DATA EXTRACTS section start

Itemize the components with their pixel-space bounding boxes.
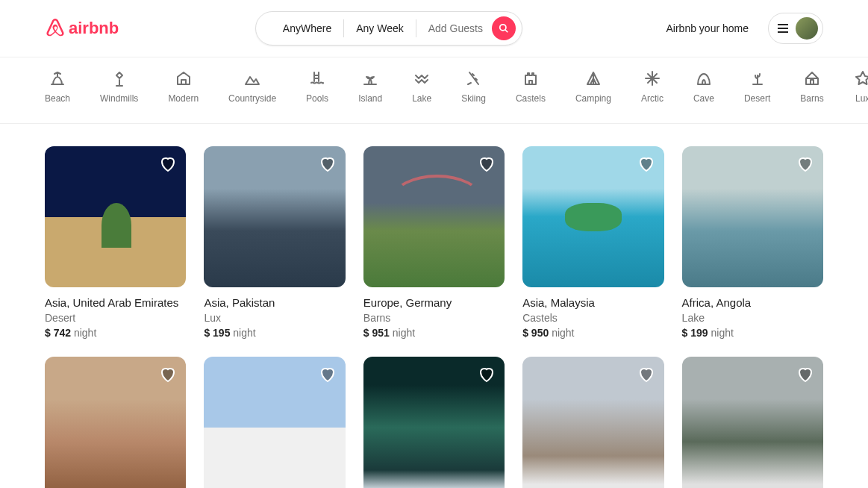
category-skiing[interactable]: Skiing [461,69,486,111]
cave-icon [695,69,713,87]
category-label: Camping [575,93,611,104]
listing-image[interactable] [45,146,186,287]
listing-price: $ 195 night [204,327,345,339]
airbnb-logo-icon [45,18,66,39]
countryside-icon [243,69,261,87]
heart-icon [796,366,814,384]
favorite-button[interactable] [319,366,337,384]
listing-card[interactable]: Asia, United Arab Emirates Desert $ 742 … [45,146,186,339]
profile-menu[interactable] [768,13,823,44]
pool-icon [308,69,326,87]
listing-title: Asia, United Arab Emirates [45,296,186,309]
listing-image[interactable] [363,357,505,488]
listing-card[interactable] [45,357,186,488]
listing-image[interactable] [682,357,823,488]
desert-icon [749,69,766,87]
listing-image[interactable] [204,357,345,488]
logo[interactable]: airbnb [45,18,119,39]
search-bar[interactable]: AnyWhere Any Week Add Guests [255,11,522,46]
category-castle[interactable]: Castels [516,69,546,111]
category-lake[interactable]: Lake [412,69,431,111]
favorite-button[interactable] [159,366,177,384]
header-right: Airbnb your home [658,13,823,44]
listing-category: Barns [363,312,505,324]
category-barn[interactable]: Barns [800,69,823,111]
category-modern[interactable]: Modern [168,69,199,111]
island-icon [361,69,379,87]
listing-card[interactable] [363,357,505,488]
favorite-button[interactable] [796,366,814,384]
barn-icon [803,69,821,87]
category-pool[interactable]: Pools [306,69,328,111]
category-label: Desert [744,93,770,104]
heart-icon [319,366,337,384]
favorite-button[interactable] [159,155,177,173]
favorite-button[interactable] [637,366,655,384]
search-where[interactable]: AnyWhere [271,22,343,34]
listing-card[interactable]: Africa, Angola Lake $ 199 night [682,146,823,339]
svg-point-0 [500,25,506,31]
listing-card[interactable] [522,357,664,488]
heart-icon [796,155,814,173]
header: airbnb AnyWhere Any Week Add Guests Airb… [0,0,868,57]
category-label: Castels [516,93,546,104]
listing-title: Asia, Malaysia [522,296,664,309]
category-arctic[interactable]: Arctic [641,69,664,111]
category-windmill[interactable]: Windmills [100,69,138,111]
category-label: Lake [412,93,431,104]
avatar [796,17,818,40]
favorite-button[interactable] [478,366,496,384]
category-label: Modern [168,93,199,104]
category-beach[interactable]: Beach [45,69,70,111]
favorite-button[interactable] [637,155,655,173]
listing-image[interactable] [682,146,823,287]
category-countryside[interactable]: Countryside [228,69,276,111]
search-guests[interactable]: Add Guests [416,22,492,34]
beach-icon [49,69,66,87]
host-link[interactable]: Airbnb your home [658,15,756,42]
listing-card[interactable]: Asia, Pakistan Lux $ 195 night [204,146,345,339]
favorite-button[interactable] [796,155,814,173]
listing-title: Europe, Germany [363,296,505,309]
brand-text: airbnb [69,19,119,38]
search-icon [499,23,509,34]
category-camping[interactable]: Camping [575,69,611,111]
listing-image[interactable] [45,357,186,488]
category-lux[interactable]: Lux [854,69,868,111]
hamburger-icon [778,24,788,33]
category-cave[interactable]: Cave [693,69,714,111]
lake-icon [413,69,431,87]
category-label: Cave [693,93,714,104]
favorite-button[interactable] [319,155,337,173]
listing-image[interactable] [363,146,505,287]
category-label: Skiing [461,93,486,104]
category-label: Lux [855,93,868,104]
category-label: Arctic [641,93,664,104]
heart-icon [319,155,337,173]
heart-icon [159,155,177,173]
category-desert[interactable]: Desert [744,69,770,111]
castle-icon [522,69,540,87]
svg-line-1 [505,30,508,33]
category-label: Pools [306,93,328,104]
listing-card[interactable]: Asia, Malaysia Castels $ 950 night [522,146,664,339]
listing-image[interactable] [522,146,664,287]
heart-icon [159,366,177,384]
heart-icon [637,155,655,173]
listing-image[interactable] [204,146,345,287]
category-label: Barns [800,93,823,104]
category-label: Countryside [228,93,276,104]
listing-image[interactable] [522,357,664,488]
search-button[interactable] [492,16,516,40]
skiing-icon [465,69,483,87]
listing-price: $ 742 night [45,327,186,339]
listing-card[interactable] [682,357,823,488]
category-bar: BeachWindmillsModernCountrysidePoolsIsla… [0,57,868,124]
listing-title: Asia, Pakistan [204,296,345,309]
listing-card[interactable] [204,357,345,488]
category-island[interactable]: Island [358,69,382,111]
favorite-button[interactable] [478,155,496,173]
modern-icon [175,69,193,87]
search-when[interactable]: Any Week [344,22,416,34]
listing-card[interactable]: Europe, Germany Barns $ 951 night [363,146,505,339]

DATA EXTRACTS section end

Lines with the word "title" in them should be copied from the preceding records.

listing-title: Asia, United Arab Emirates [45,296,186,309]
listing-title: Asia, Malaysia [522,296,664,309]
listing-title: Europe, Germany [363,296,505,309]
listing-title: Asia, Pakistan [204,296,345,309]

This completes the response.